LinuxLists.cc - [FYI PATCH 0/5] Missing TLB flushes

2020-01-30 18:04:29

Subject: [FYI PATCH 0/5] Missing TLB flushes

From: Boris Ostrovsky <[email protected]>

The KVM hypervisor may provide a guest with ability to defer remote TLB
flush when the remote VCPU is not running. When this feature is used,
the TLB flush will happen only when the remote VPCU is scheduled to run
again. This will avoid unnecessary (and expensive) IPIs.

Under certain circumstances, when a guest initiates such deferred action,
the hypervisor may miss the request. It is also possible that the guest
may mistakenly assume that it has already marked remote VCPU as needing
a flush when in fact that request had already been processed by the
hypervisor. In both cases this will result in an invalid translation
being present in a vCPU, potentially allowing accesses to memory locations
in that guest's address space that should not be accessible.

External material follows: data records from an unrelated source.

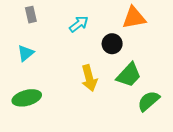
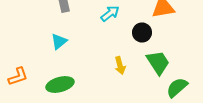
green trapezoid: (129, 75) -> (158, 62), turned -76
yellow arrow: (89, 78) -> (120, 66), size x0.7

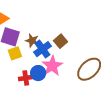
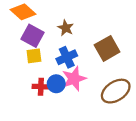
brown star: (32, 41) -> (66, 28), moved
brown square: (61, 41) -> (107, 48), moved, size x1.5

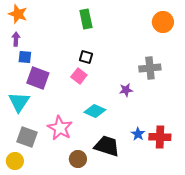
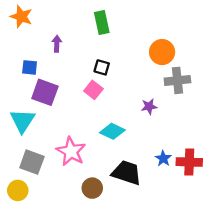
orange circle: (163, 22) -> (162, 52), moved
purple arrow: (16, 39) -> (57, 44), moved

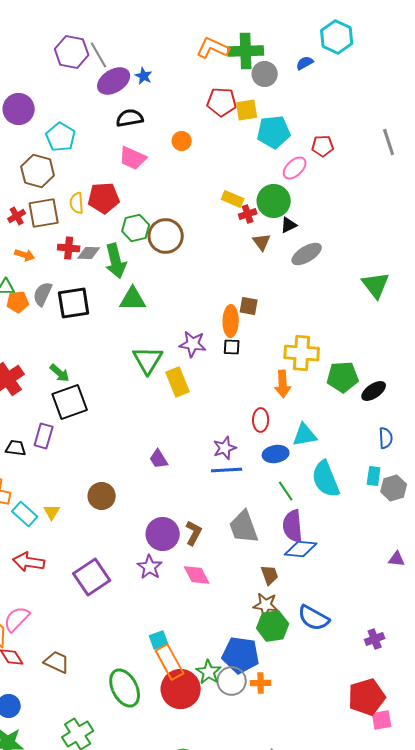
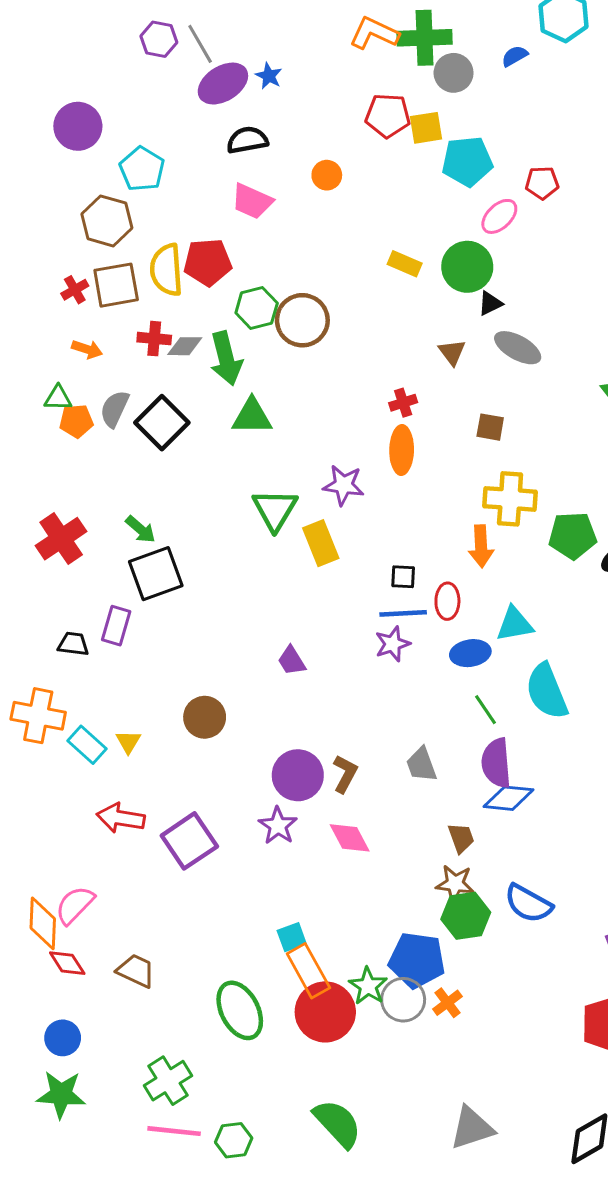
purple hexagon: (72, 52) -> (159, 39), size x0.7
yellow semicircle: (77, 203) -> (166, 270), size x1.6
red cross: (248, 214) -> (403, 403), moved
brown triangle: (262, 242) -> (452, 352), moved
gray ellipse: (307, 254) -> (518, 348), turned 60
black square: (74, 303) -> (162, 423), turned -36
brown square: (249, 306) -> (490, 427), moved
black square: (232, 347) -> (403, 577), moved
blue line: (227, 470) -> (403, 613), moved
gray trapezoid: (244, 527) -> (421, 765), size x0.7
red arrow: (29, 562) -> (121, 818), moved
orange cross: (261, 683) -> (447, 1003), turned -36

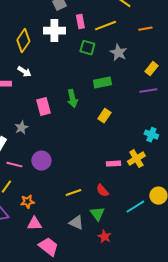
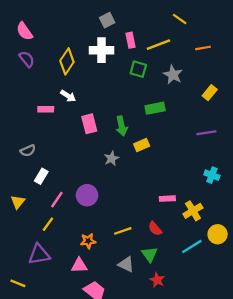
purple line: (148, 91) -> (206, 133), moved
pink rectangle: (43, 107) -> (89, 124), moved
yellow rectangle: (104, 116) -> (142, 145), moved, turned 32
gray star: (21, 128) -> (112, 158), moved
cyan cross: (151, 135) -> (212, 175), moved
yellow cross: (136, 159) -> (193, 211), moved
pink line: (14, 165) -> (57, 200), turned -70
orange star: (27, 202) -> (88, 241), moved

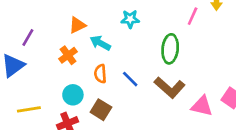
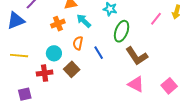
green ellipse: (170, 49) -> (122, 31), moved
brown L-shape: (170, 88) -> (137, 56), moved
pink triangle: (202, 106) -> (136, 84), moved

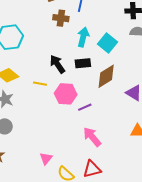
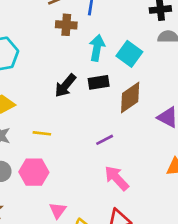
black arrow: (57, 64) -> (65, 86), turned -102
yellow line: (40, 84) -> (42, 133), moved
pink hexagon: (66, 94) -> (34, 172), moved

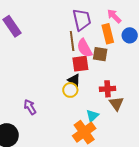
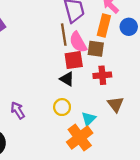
orange rectangle: (108, 34) -> (104, 25), turned 30
red cross: (108, 89) -> (102, 75), moved
yellow circle: (70, 90) -> (62, 107), moved

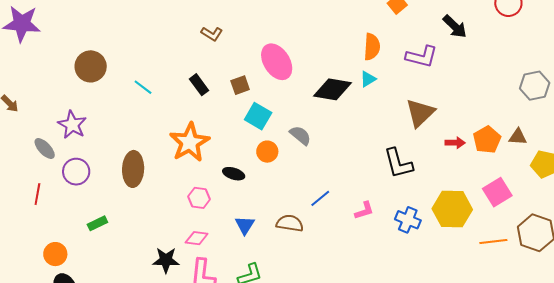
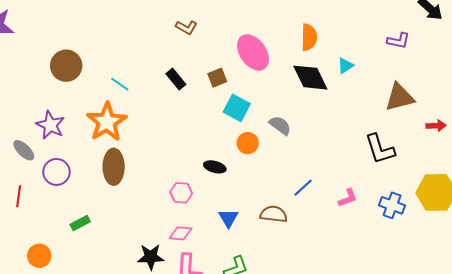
orange semicircle: (372, 47) -> (309, 37), moved
purple L-shape: (422, 57) -> (398, 41), size x0.7
black diamond: (332, 89) -> (310, 78), turned 57
brown triangle: (420, 113) -> (400, 97), turned 32
orange star: (190, 142) -> (107, 122), moved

Note that only intra-guest memory is vulnerable.

The attached patches address both of these problems:
1. The first patch makes sure the hypervisor doesn't accidentally clear
guest's remote flush request
2. The rest of the patches prevent the race between hypervisor
acknowledging a remote flush request and guest issuing a new one.

Boris Ostrovsky (5):
x86/kvm: Be careful not to clear KVM_VCPU_FLUSH_TLB bit
x86/kvm: Introduce kvm_(un)map_gfn()
x86/kvm: Cache gfn to pfn translation
x86/KVM: Make sure KVM_VCPU_FLUSH_TLB flag is not missed
x86/KVM: Clean up host's steal time structure

arch/x86/include/asm/kvm_host.h | 4 +-
arch/x86/kvm/x86.c | 69 +++++++++++++++---------
include/linux/kvm_host.h | 5 ++
include/linux/kvm_types.h | 9 +++-
virt/kvm/kvm_main.c | 113 ++++++++++++++++++++++++++++++++++------
5 files changed, 154 insertions(+), 46 deletions(-)

--
1.8.3.1

2020-01-30 18:04:48

by Paolo Bonzini

[permalink] [raw]

Subject: [FYI PATCH 4/5] x86/KVM: Make sure KVM_VCPU_FLUSH_TLB flag is not missed

From: Boris Ostrovsky <[email protected]>

There is a potential race in record_steal_time() between setting
host-local vcpu->arch.st.steal.preempted to zero (i.e. clearing
KVM_VCPU_PREEMPTED) and propagating this value to the guest with
kvm_write_guest_cached(). Between those two events the guest may
still see KVM_VCPU_PREEMPTED in its copy of kvm_steal_time, set
KVM_VCPU_FLUSH_TLB and assume that hypervisor will do the right
thing. Which it won't.

Instad of copying, we should map kvm_steal_time and that will
guarantee atomicity of accesses to @preempted.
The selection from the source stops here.